**DATA TO EXAMINE**.
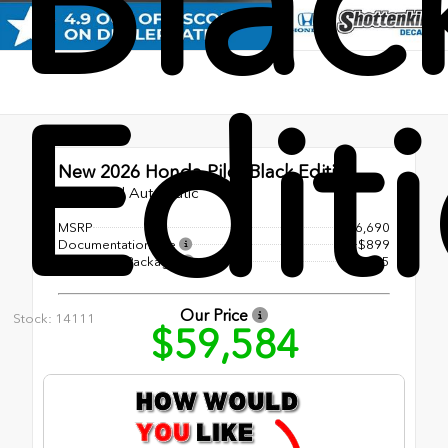
Blac
Edit
New 2026
Honda Pilot Black Edition
10-Speed Automatic
MSRP
$56,690
Documentation Fee
+$899
Accessory Package
+$1,995
Our Price
Stock: 14111
$59,584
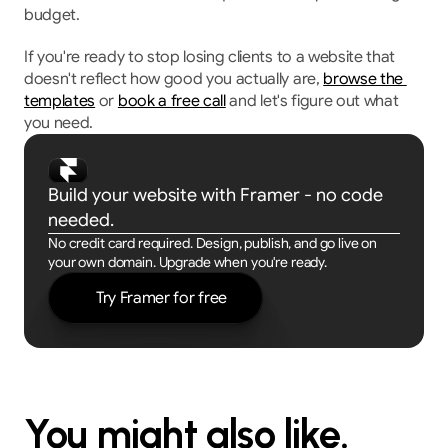
budget.
If you're ready to stop losing clients to a website that 
doesn't reflect how good you actually are, 
browse the 
templates
 or 
book a free call
 and let's figure out what 
you need.
Build your website with Framer - no code 
needed.
No credit card required. Design, publish, and go live on 
your own domain. Upgrade when you're ready.
Try Framer for free
You might also like.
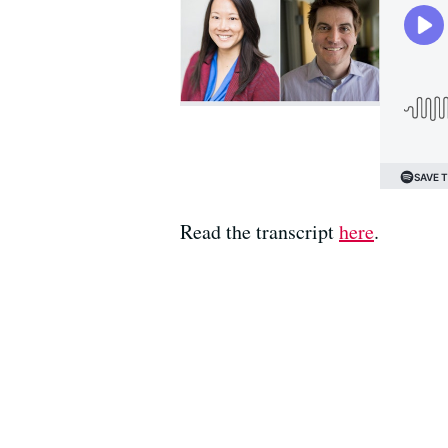
Read the transcript
here
.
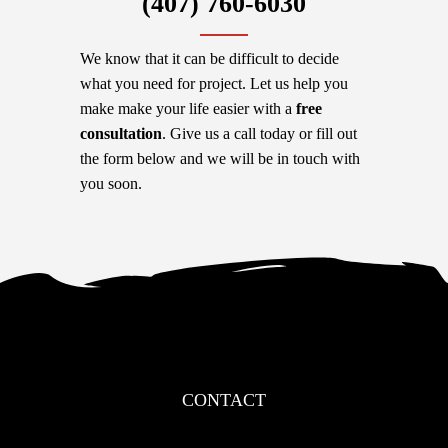
‪(407) 760-6030
We know that it can be difficult to decide
what you need for project. Let us help you
make make your life easier with a
free
consultation
. Give us a call today or fill out
the form below and we will be in touch with
you soon.
CONTACT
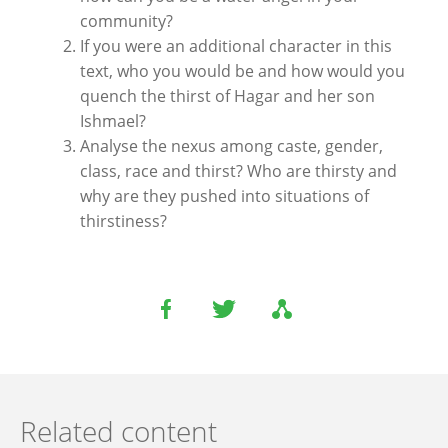
community?
If you were an additional character in this
text, who you would be and how would you
quench the thirst of Hagar and her son
Ishmael?
Analyse the nexus among caste, gender,
class, race and thirst? Who are thirsty and
why are they pushed into situations of
thirstiness?
Related content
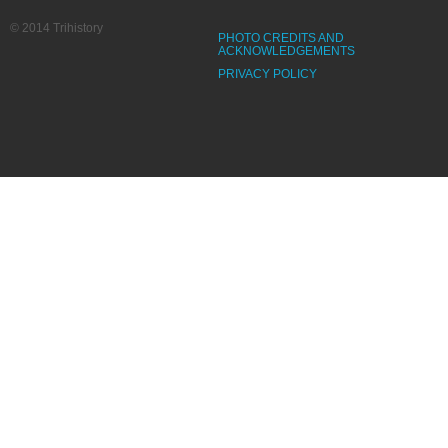
© 2014 Trihistory
PHOTO CREDITS AND
ACKNOWLEDGEMENTS
PRIVACY POLICY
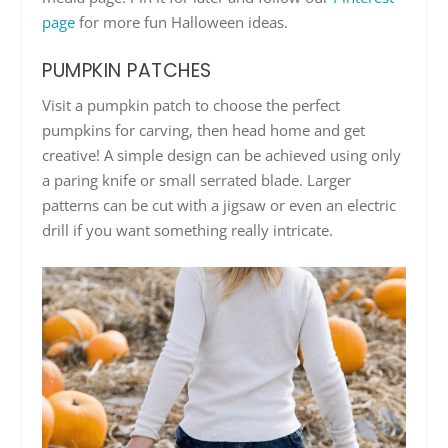
page
for more fun Halloween ideas.
PUMPKIN PATCHES
Visit a pumpkin patch to choose the perfect
pumpkins for carving, then head home and get
creative! A simple design can be achieved using only
a paring knife or small serrated blade. Larger
patterns can be cut with a jigsaw or even an electric
drill if you want something really intricate.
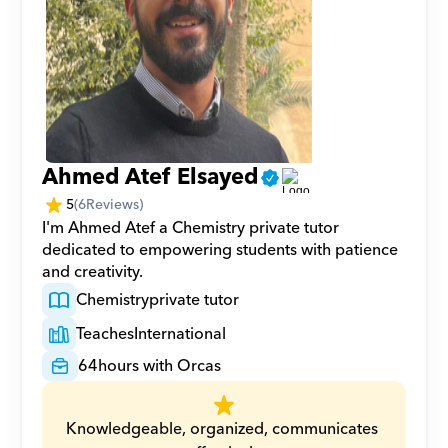
Ahmed Atef Elsayed
5
(
6
Reviews)
I'm Ahmed Atef a Chemistry private tutor 
dedicated to empowering students with patience 
and creativity.
Chemistry
private tutor
Teaches
International
64
hours with Orcas
Knowledgeable, organized, communicates 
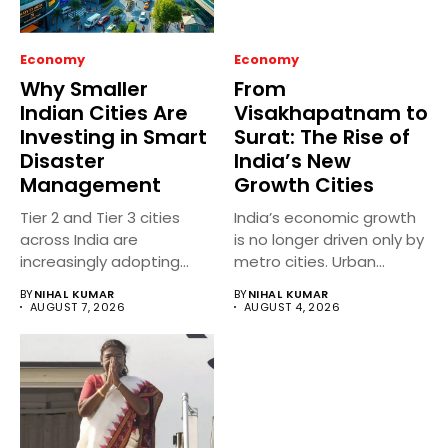
Economy
Economy
Why Smaller
From
Indian Cities Are
Visakhapatnam to
Investing in Smart
Surat: The Rise of
Disaster
India’s New
Management
Growth Cities
Tier 2 and Tier 3 cities
India’s economic growth
across India are
is no longer driven only by
increasingly adopting
metro cities. Urban...
smart...
BY
NIHAL KUMAR
BY
NIHAL KUMAR
AUGUST 7, 2026
AUGUST 4, 2026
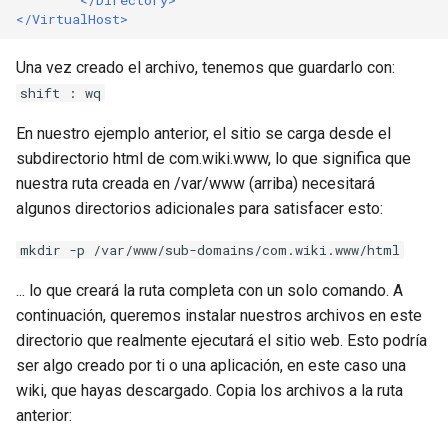
</VirtualHost>
Una vez creado el archivo, tenemos que guardarlo con:
shift : wq
En nuestro ejemplo anterior, el sitio se carga desde el
subdirectorio html de com.wiki.www, lo que significa que
nuestra ruta creada en /var/www (arriba) necesitará
algunos directorios adicionales para satisfacer esto:
mkdir -p /var/www/sub-domains/com.wiki.www/html
... lo que creará la ruta completa con un solo comando. A
continuación, queremos instalar nuestros archivos en este
directorio que realmente ejecutará el sitio web. Esto podría
ser algo creado por ti o una aplicación, en este caso una
wiki, que hayas descargado. Copia los archivos a la ruta
anterior:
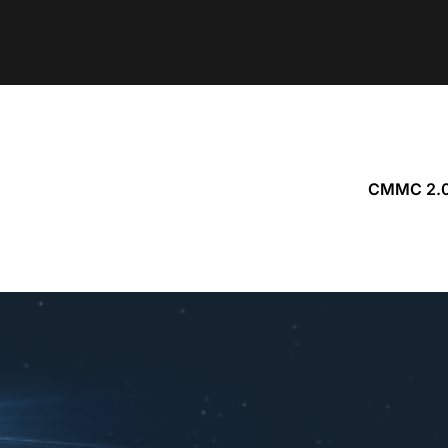
CMMC 2.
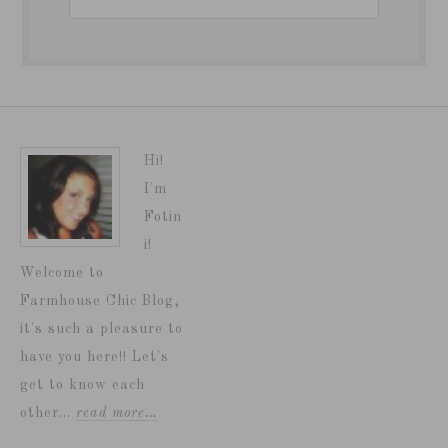
Hi!
I'm
Fotin
i!
Welcome to
Farmhouse Chic Blog,
it's such a pleasure to
have you here!! Let's
get to know each
other...
read more…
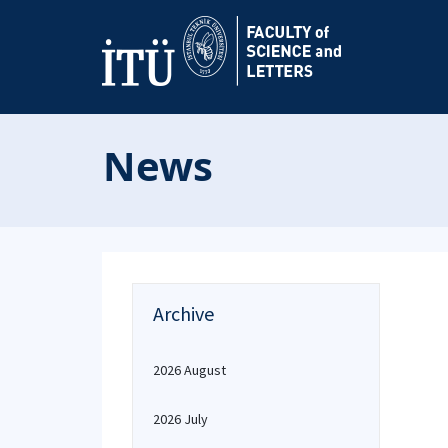
News
Archive
2026 August
2026 July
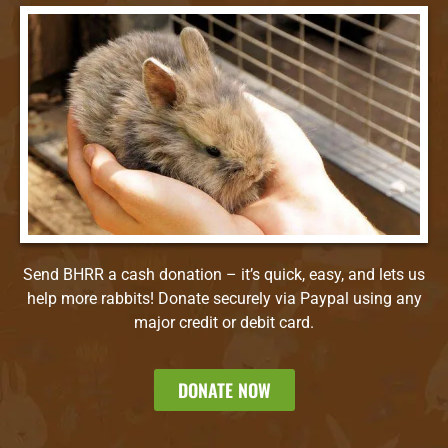
Send BHRR a cash donation – it’s quick, easy, and lets us
help more rabbits! Donate securely via Paypal using any
major credit or debit card.
DONATE NOW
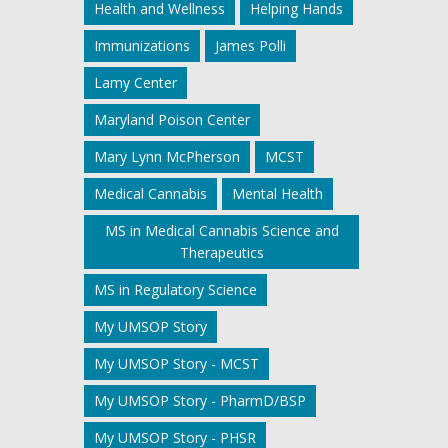
Health and Wellness
Helping Hands
Immunizations
James Polli
Lamy Center
Maryland Poison Center
Mary Lynn McPherson
MCST
Medical Cannabis
Mental Health
MS in Medical Cannabis Science and
Therapeutics
MS in Regulatory Science
My UMSOP Story
My UMSOP Story - MCST
My UMSOP Story - PharmD/BSP
My UMSOP Story - PHSR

**PROBLEM TO SOLVE**.
Give the number of lines in the records above in which the word "card" appears. Include no other text.

**OUTPUT FOR THIS EXERCISE**.
2